Published in Cancer Detection and Prevention 2001; 25(5):420-429.

Determinants of the Interval Between the Onset of Symptoms and Diagnosis in Patients with Digestive Tract Cancers

Marcial Mariscal, MD, PhD,a,b J. Liorca, MD,c D. Prieto, MD,c and M. Delgado-Rodriguez, MDd

aGeneral Hospital "Ciudad de Jaén," bOffice for Health, District of Jaen, Jaen cDivision of Preventive Medicine and Public Health, University of Cantabria, Cantabria, and dDivision of Preventive Medicine and Public Health, University of Jaen, Jaen, Spain

Address all correspondence and reprint requests to Marcial Mariscal. MD. PhD, Distrito Sanitario de Jaén, C/ Arquitecto Berges 10, 23007 Jaén, Spain.

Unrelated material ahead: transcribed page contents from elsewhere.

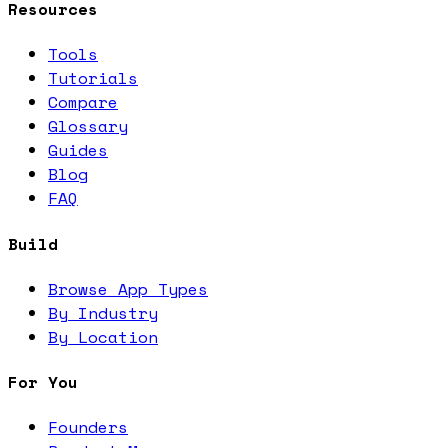
Resources
Tools
Tutorials
Compare
Glossary
Guides
Blog
FAQ
Build
Browse App Types
By Industry
By Location
For You
Founders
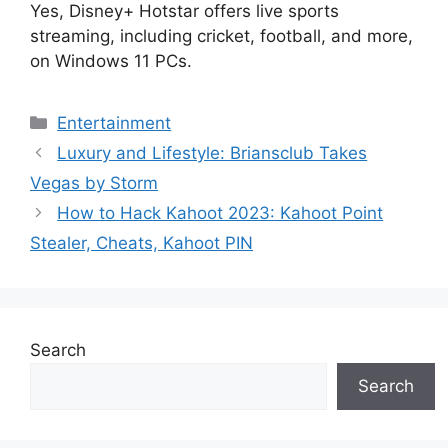
Yes, Disney+ Hotstar offers live sports
streaming, including cricket, football, and more,
on Windows 11 PCs.
Categories
Entertainment
Luxury and Lifestyle: Briansclub Takes
Vegas by Storm
How to Hack Kahoot 2023: Kahoot Point
Stealer, Cheats, Kahoot PIN
Search
Search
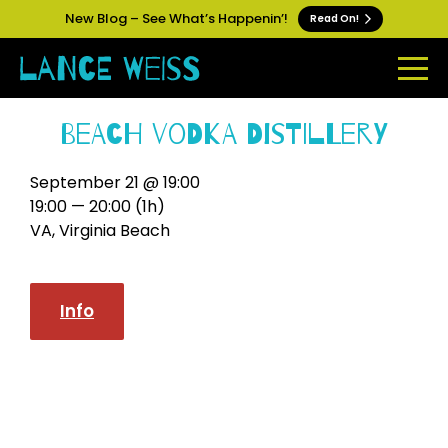
New Blog – See What’s Happenin’!
Read On!
Beach Vodka Distillery
September 21 @ 19:00
19:00 — 20:00
(1h)
VA, Virginia Beach
Info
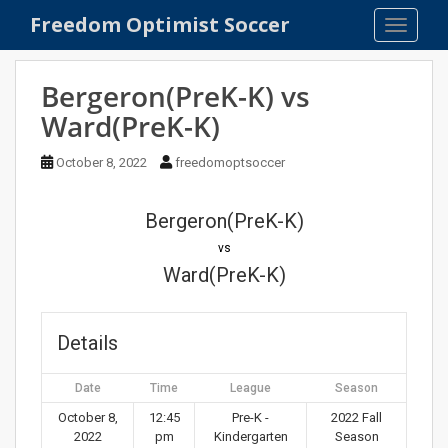
S
Freedom Optimist Soccer
TOGGLE
k
i
p
Bergeron(PreK-K) vs
t
Ward(PreK-K)
o
m
October 8, 2022
freedomoptsoccer
a
i
n
Bergeron(PreK-K)
c
vs
o
Ward(PreK-K)
n
t
e
Details
n
t
Date
Time
League
Season
October 8,
12:45
Pre-K -
2022 Fall
2022
pm
Kindergarten
Season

ABSTRACT: The main objective of this cohort study was to analyze the influence of social factors on the interval from the onset of symptoms to diagnosis in the 217 patients with digestive tract cancer. From the clinical charts, the following information was extracted: date of the beginning of illness, dates of medical attendance, type and date of diagnostic tests, characteristics of the disease (symptoms, stage), and date of treatment. From personal interviews we gathered the data not present in the clinical chart: socio-demographic data, information about other underlying diseases, and variables related to lifestyle. The time periods considered were from onset of symptoms to initial consultation (S-C); from initial consultation to hospital admission (C-H); and from hospital admission to diagnosis (H-D). The information on hospital admission, diagnosis, and treatment was prospectively gathered, whereas data before hospitalization were assessed retrospectively. For statistical analysis, we used Kruskal-Wallis' test and Cox regression. Pain was the only predictor associated with a shorter S-C period. Hemorrhage, number of symptoms, and hospital consultation significantly shortened the interval C-H. Both hemorrhage and pain, and an initial visit at private primary care were the independent predictors that decreased the period H-D. In conclusion, sociodemographic factors did not influence healthcare attendance.

KEY WORDS: gastrointestinal neoplasm, diagnostic delay, determinants of diagnosis, colorectal cancer, sociodemographics factors, helthcare attendance.